The BJP is a Hindu-nationalist party and the more conservative of the two competing factions, contrasted with the liberal nationalist Congress which has been the largest and leading party of the ruling coalition since 2009. In fact, the Nehru-Gandhi family to which Rahul Gandhi belongs has dominated India’s political scene since independence in 1947, though popular discontent with the status quo and the lack of the party’s ability to improve their ruling image has eroded some of their support. Rahul Gandhi, referred to as ‘the reluctant prince,’ until recently played a back seat in politics and has been overshadowed by his family’s image and history.

Modi on the other hand, is a dynamic and controversial figure who has been praised for his economic growth as Chief Minister of the Gujarat state, but criticized for his handling of key events and lack of human rights development. During the 2002 riots in his home state of Gujarat that led to the deaths of hundreds via communal violence, Modi was lambasted for failing to curb the conflict and subsequently faced a special investigation. Though Modi was not convicted of any willful wrongdoing he was condemned internationally by countries like the US, UK and Pakistan. Despite these issues, Pakistan surprisingly endorsed him in the current election because they consider him a ‘strong leader,’ and Western countries have showed a willingness to work with Modi if he does indeed win.

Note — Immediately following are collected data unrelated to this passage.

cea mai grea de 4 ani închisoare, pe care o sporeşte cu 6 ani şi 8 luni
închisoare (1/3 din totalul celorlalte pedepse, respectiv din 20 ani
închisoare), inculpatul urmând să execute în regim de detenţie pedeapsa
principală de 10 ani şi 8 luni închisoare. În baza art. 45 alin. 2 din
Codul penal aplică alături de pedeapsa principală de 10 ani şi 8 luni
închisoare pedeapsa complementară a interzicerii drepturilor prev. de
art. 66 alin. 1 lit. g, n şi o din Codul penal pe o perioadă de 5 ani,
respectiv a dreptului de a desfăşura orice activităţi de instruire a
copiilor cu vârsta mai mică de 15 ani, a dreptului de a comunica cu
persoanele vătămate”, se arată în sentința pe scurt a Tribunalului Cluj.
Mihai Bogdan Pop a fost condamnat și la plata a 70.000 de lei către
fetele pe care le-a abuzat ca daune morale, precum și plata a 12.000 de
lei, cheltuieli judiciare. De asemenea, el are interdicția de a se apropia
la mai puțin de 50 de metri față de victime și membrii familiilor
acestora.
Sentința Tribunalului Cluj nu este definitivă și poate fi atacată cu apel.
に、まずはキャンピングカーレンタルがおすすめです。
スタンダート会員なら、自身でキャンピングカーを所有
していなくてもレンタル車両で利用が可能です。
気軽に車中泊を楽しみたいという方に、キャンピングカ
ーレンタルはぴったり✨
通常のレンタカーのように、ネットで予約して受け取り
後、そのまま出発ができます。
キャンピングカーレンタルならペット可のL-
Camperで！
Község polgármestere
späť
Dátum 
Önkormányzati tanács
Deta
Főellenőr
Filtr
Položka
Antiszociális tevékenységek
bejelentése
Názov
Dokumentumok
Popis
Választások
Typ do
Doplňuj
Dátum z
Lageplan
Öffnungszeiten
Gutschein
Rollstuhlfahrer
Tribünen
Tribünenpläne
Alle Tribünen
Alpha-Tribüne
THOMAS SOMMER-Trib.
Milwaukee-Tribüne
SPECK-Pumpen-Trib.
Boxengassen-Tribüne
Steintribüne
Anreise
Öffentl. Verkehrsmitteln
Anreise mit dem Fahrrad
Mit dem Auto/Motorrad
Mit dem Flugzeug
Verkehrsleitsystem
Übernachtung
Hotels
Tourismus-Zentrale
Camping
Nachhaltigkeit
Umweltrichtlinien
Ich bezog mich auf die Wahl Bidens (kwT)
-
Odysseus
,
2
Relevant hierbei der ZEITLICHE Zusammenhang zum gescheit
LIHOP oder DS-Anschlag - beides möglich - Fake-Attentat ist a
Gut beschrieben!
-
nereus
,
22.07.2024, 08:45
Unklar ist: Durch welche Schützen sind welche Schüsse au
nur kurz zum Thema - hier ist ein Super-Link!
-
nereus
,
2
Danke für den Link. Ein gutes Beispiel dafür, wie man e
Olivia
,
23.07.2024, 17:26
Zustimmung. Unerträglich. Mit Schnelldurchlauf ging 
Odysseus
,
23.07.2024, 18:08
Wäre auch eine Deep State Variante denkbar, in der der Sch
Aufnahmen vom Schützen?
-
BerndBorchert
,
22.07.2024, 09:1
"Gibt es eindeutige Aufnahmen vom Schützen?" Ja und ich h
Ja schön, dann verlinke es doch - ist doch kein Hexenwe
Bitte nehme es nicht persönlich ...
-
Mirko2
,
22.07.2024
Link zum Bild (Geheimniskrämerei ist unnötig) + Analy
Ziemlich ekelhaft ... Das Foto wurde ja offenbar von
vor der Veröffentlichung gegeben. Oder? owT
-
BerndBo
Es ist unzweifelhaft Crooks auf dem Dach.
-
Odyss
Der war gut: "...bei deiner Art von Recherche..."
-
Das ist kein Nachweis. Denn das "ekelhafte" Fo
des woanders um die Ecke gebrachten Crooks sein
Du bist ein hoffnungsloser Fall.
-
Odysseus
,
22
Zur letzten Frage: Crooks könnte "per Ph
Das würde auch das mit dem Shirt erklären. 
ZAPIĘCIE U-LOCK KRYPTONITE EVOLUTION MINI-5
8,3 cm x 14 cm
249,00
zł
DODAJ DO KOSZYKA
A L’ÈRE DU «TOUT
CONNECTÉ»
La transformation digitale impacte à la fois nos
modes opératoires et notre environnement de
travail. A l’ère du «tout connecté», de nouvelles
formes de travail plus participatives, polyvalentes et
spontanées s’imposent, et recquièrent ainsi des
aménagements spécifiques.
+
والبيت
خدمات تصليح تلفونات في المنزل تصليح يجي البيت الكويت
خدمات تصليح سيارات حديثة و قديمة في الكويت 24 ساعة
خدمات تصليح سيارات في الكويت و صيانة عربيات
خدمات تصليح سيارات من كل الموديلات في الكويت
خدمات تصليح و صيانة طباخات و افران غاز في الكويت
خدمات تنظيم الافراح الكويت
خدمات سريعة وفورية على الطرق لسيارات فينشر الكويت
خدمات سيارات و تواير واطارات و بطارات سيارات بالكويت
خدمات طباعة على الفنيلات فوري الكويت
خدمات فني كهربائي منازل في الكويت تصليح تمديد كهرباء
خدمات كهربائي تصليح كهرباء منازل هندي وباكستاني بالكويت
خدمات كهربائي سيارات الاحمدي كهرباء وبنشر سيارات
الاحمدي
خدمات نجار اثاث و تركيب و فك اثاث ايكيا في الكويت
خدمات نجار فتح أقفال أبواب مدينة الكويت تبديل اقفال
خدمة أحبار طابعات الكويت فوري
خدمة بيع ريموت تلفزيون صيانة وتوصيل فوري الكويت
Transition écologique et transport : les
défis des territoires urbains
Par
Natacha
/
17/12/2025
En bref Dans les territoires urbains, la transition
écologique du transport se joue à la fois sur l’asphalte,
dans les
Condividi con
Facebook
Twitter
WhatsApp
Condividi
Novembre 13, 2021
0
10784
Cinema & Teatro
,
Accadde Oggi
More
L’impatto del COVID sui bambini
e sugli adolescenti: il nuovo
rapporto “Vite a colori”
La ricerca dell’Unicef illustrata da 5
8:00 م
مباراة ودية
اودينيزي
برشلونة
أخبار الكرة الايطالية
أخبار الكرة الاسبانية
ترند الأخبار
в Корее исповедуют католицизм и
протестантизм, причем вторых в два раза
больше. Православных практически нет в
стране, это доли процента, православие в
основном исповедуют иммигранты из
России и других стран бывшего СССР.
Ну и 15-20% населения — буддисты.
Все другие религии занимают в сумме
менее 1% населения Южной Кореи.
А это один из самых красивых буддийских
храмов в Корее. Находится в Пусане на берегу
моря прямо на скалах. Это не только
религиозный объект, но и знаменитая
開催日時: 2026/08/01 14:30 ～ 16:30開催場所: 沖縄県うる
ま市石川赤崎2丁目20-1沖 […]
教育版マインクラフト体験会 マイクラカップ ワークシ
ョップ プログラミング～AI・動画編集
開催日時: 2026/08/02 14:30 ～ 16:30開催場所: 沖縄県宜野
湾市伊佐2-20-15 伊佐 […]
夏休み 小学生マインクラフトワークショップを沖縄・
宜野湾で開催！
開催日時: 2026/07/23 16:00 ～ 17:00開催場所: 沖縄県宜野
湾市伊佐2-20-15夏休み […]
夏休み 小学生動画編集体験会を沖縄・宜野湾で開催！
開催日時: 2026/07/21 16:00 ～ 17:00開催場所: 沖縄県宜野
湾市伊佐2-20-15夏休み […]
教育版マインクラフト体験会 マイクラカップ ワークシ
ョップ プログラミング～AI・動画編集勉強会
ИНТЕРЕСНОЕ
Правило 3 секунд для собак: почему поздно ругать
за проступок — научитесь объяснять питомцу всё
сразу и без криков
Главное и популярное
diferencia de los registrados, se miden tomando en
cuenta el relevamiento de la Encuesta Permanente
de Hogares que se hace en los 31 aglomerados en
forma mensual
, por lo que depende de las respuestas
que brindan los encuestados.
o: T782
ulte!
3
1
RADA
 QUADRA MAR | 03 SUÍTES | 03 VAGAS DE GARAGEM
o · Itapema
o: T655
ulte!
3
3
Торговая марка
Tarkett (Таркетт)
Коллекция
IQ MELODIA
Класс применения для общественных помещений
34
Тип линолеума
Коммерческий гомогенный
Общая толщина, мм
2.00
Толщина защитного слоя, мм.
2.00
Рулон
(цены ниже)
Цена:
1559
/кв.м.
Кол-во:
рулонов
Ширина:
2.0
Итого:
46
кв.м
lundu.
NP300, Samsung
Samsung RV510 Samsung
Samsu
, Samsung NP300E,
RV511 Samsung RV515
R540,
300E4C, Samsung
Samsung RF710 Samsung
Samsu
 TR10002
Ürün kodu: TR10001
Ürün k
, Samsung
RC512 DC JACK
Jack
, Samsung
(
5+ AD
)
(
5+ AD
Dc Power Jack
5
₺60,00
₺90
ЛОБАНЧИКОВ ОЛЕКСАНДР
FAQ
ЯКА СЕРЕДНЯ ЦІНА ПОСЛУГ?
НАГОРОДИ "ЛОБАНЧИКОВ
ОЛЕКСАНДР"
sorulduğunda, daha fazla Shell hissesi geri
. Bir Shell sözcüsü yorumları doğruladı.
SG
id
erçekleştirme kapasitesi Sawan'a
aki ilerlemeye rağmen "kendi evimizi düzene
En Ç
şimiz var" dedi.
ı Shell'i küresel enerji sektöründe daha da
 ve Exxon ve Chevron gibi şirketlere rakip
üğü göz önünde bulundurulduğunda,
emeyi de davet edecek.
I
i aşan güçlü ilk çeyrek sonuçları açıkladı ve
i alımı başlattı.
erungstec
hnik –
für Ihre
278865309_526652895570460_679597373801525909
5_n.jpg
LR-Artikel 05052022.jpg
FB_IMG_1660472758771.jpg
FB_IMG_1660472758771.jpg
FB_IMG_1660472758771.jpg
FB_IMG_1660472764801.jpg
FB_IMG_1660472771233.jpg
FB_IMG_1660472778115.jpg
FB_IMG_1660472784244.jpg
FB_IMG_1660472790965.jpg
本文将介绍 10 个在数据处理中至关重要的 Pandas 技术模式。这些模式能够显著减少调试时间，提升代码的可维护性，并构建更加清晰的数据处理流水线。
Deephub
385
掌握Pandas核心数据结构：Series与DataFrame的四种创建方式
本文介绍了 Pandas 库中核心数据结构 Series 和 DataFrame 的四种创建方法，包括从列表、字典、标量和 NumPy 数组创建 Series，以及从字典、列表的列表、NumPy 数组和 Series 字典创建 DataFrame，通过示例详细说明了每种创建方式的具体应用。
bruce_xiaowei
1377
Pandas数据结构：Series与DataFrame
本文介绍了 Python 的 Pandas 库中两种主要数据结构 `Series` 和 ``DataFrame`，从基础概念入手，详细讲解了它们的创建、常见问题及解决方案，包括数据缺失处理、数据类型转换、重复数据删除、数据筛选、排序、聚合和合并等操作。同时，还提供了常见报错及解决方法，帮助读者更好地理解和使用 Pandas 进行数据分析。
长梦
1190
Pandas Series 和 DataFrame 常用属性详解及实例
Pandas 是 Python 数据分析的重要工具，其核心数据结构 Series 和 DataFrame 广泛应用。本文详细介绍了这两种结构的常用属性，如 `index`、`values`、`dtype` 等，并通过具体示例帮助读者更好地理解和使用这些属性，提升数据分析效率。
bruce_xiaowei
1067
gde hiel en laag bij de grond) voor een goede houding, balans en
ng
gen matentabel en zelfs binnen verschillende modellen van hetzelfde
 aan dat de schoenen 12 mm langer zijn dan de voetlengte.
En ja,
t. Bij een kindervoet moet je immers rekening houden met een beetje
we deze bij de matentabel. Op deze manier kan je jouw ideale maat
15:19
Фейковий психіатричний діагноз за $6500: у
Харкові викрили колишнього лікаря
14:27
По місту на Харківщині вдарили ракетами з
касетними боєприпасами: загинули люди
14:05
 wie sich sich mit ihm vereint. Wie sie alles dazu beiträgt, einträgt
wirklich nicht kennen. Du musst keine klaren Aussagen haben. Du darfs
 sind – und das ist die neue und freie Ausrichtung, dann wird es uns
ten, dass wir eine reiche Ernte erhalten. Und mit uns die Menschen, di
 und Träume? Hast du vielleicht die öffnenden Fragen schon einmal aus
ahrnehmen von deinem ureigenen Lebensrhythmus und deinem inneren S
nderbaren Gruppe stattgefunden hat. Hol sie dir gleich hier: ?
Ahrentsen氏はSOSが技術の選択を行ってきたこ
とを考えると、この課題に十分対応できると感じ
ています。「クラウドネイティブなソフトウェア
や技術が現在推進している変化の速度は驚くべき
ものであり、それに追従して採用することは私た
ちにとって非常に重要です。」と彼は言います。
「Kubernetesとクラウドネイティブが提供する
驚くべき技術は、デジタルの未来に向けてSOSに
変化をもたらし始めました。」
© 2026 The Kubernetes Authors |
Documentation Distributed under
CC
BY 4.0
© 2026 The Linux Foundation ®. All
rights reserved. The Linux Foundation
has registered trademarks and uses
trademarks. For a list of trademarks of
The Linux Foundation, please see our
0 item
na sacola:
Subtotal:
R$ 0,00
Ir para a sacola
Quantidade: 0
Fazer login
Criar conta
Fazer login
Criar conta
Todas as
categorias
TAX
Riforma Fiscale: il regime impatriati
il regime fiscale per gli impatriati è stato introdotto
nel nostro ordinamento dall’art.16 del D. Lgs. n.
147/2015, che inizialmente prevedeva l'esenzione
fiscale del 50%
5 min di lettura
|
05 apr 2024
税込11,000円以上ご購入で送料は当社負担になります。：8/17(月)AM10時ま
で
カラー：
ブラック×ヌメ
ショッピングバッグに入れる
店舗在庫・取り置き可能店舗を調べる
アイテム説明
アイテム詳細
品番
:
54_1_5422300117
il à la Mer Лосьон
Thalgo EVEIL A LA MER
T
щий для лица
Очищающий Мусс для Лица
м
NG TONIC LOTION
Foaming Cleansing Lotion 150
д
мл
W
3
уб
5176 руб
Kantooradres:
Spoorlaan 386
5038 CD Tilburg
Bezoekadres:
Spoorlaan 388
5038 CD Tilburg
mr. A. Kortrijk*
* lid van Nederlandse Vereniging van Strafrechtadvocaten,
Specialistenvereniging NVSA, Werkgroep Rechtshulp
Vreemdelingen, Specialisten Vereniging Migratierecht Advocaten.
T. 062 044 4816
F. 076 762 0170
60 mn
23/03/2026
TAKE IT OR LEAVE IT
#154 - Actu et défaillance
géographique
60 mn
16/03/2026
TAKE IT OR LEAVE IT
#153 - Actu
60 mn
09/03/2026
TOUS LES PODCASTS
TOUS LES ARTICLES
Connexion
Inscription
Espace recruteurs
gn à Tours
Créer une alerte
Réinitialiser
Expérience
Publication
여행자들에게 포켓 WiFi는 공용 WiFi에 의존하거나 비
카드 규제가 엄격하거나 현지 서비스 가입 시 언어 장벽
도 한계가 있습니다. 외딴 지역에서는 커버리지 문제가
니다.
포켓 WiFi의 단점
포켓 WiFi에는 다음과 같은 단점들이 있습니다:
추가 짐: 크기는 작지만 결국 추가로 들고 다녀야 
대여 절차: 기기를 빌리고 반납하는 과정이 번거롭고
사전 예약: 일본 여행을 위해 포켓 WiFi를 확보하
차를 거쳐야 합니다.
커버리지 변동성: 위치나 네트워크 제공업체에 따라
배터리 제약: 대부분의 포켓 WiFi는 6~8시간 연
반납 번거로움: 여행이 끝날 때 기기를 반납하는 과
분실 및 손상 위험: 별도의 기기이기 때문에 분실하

Rahul Gandhi, Congress candidate for prime minister of India

Rahul Gandhi, Indian National Congress candidate for prime minister

Thus, the elections have been framed as being between a status quo and party line follower in Rahul Gandhi, or the riskier but economically savvy Narendra Modi. Modi on the world stage will almost assuredly be a more divisive figure in comparison to Gandhi or the outgoing Prime Minister Manmohan Singh. Nonetheless, perhaps a greater foray onto the world stage could positively pay off for the country set to be the world’s most populous by 2028.

This election should not be forgotten as soon as the winner is announced. Indian politicians spent approximately $5 billion total on their campaigns, making it the second most expensive election of all time after the 2012 US presidential elections. The volatile relationship between India and Pakistan is a critical issue the next Indian leader in power must grapple with, as is managing the growth of one of the top ten largest economies in the world. India pursues a non-aligned and self-focused agenda, but its worldwide impact will continue to grow regardless of these goals.

There will be a new prime minister for 1.2 billion people on May 16th, though the US and West should not wait until then to start planning future cooperation with India. Preemptively strengthening  ties and adapting to the new leadership early on are much more favorable actions that should be taken in order to avoid being caught flat-footed when issues may arise. India may not be the most active in terms of foreign affairs, but there are huge benefits to greater economic collaboration and human rights development possible in the years ahead.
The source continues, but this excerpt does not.